Adding speech technology

In the WebSphere Voice Response Java and VoiceXML Environment, speech technology can be used without hard-coding it into the speech application, making it easier to switch from one technology to another. In addition, different technologies can be used for different languages, again, without hard-coding anything in the application. (Java voice applications are fully language-independent.)

To be able to use speech technology, there are several components that you need to install and configure. Below is a summary of the steps you need to perform if you want to use the speech technology available in WebSphere Voice Server.
  1. First install the required speech recognition technology on your base system. If you are using WebSphere Voice Server V5.1, or other MRCP-V1.0-compliant speech product, see section three of the Blueworx Voice Response for AIX: Installation information for details of how to install the required WebSphere Voice Server Connector fileset.
  2. Then, on each voice response node, install the required plug-in for the speech technology you want to use, as follows (note that these zip files contain the plug-ins for both speech recognition and text-to-speech, so you only have to install the required file once):
    1. Change directory to /var/dirTalk/DTBE/plugins and find the dtjmrcp.zip, plug-in for the WebSphere Voice Server Version 5.1 speech technology.
    2. Ensure that Blueworx Voice Response is running, but also that the host and the Java and VoiceXML environment node are not running.
    3. Enter the following command:
      dtjplgin dtjmrcp.zip

      This action additionally installs required custom server components.

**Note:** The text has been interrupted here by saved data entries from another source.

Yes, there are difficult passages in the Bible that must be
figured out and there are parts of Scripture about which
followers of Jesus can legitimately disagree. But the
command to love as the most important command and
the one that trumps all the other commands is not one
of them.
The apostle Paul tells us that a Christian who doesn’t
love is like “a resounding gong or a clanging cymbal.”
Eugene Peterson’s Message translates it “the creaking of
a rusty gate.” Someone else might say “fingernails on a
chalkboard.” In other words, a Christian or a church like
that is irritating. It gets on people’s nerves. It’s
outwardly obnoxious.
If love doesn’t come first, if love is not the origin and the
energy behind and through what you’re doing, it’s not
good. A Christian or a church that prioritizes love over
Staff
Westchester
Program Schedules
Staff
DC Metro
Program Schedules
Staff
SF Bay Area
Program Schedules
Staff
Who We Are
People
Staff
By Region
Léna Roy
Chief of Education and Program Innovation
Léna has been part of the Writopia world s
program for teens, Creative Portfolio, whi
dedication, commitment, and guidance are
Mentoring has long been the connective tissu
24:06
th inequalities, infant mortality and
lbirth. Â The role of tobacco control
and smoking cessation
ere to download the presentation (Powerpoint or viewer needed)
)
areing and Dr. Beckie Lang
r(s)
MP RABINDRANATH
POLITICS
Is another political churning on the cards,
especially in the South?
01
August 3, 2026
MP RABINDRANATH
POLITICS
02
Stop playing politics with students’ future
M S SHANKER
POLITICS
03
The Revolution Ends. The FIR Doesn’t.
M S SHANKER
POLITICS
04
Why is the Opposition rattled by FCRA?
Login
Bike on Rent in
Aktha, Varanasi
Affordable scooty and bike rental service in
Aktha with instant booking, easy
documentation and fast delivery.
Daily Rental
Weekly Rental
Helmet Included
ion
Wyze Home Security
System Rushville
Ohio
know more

    4. When you restart the node, the required speech recognition or text-to-speech plug-in is available for use.
  3. Next, either use the dtjit configuration tool as described in Updating the configuration database, or manually edit the configuration file default.cff for either speech recognition or text-to-speech capability, as described in How speech recognition is configured and How text-to-speech is configured.
  4. When you have finished amending default.cff, update the configuration database by running the dtjconf command, as described in Updating the configuration database.
  5. Edit file /var/dirTalk/DTBE/dtj.ini to specify the appropriate confidence score range for your application. MRCP returns a confidence score in the range 0 - 100 whereas VXML2 expects a score in the range 0 - 1.
    To use the range 0 - 1, set the wvr.use.vxml2.confidencerange parameter to true:
    wvr.use.vxml2.confidencerange=true
    To use the range 0 - 100, set the parameter to false, which is the default value.
  6. If you are using WebSphere Voice Server Version 5.1.1, 5.1.2, or 5.1.3 to provide your speech technology, run the configureWVR utility (.sh on Linux or .bat on Windows) on the WebSphere Voice Server system. This configuration utility is available as part of an interim fix that can be downloaded. Please refer to the relevant WebSphere Voice Server support Technote at http://www.ibm.com/software/pervasive/voice_server/support/, for further information about downloading and installing the interim fix.
  7. Start the MRCP and the MRCP_Log custom servers, using the Blueworx Voice Response Custom Server Manager window (at the Welcome window, select Operations —> Custom Server Manager).
    Note: The custom server uses AIX communications ports to send and receive voice data to the voice server, and the allocation of these ports grows as needed while the custom server is in operation. The default allocation at startup is 120 pairs of ports, sufficient for 120 active trunk channels each using a single language voice recognition or text-to-speech application. If you need more than this, you can preallocate a number of ports before starting the custom servers, to ensure their availability, by use of the 'p' (lower case) parameter on the custom server command line. Note this parameter does not define the total number of ports allocated, it merely preallocates them

    You can access this parameter by selecting Applications —>Custom Servers —>Server —>Open —>File —>Properties , then enter p<n>, where <n> is the number of pairs of ports to preallocate. Note there is no space between the p and the number. <n> can be in the range 0 to 480. For example p240 will give 240 pairs of ports. (sufficient for 240 active trunk channels using a single language).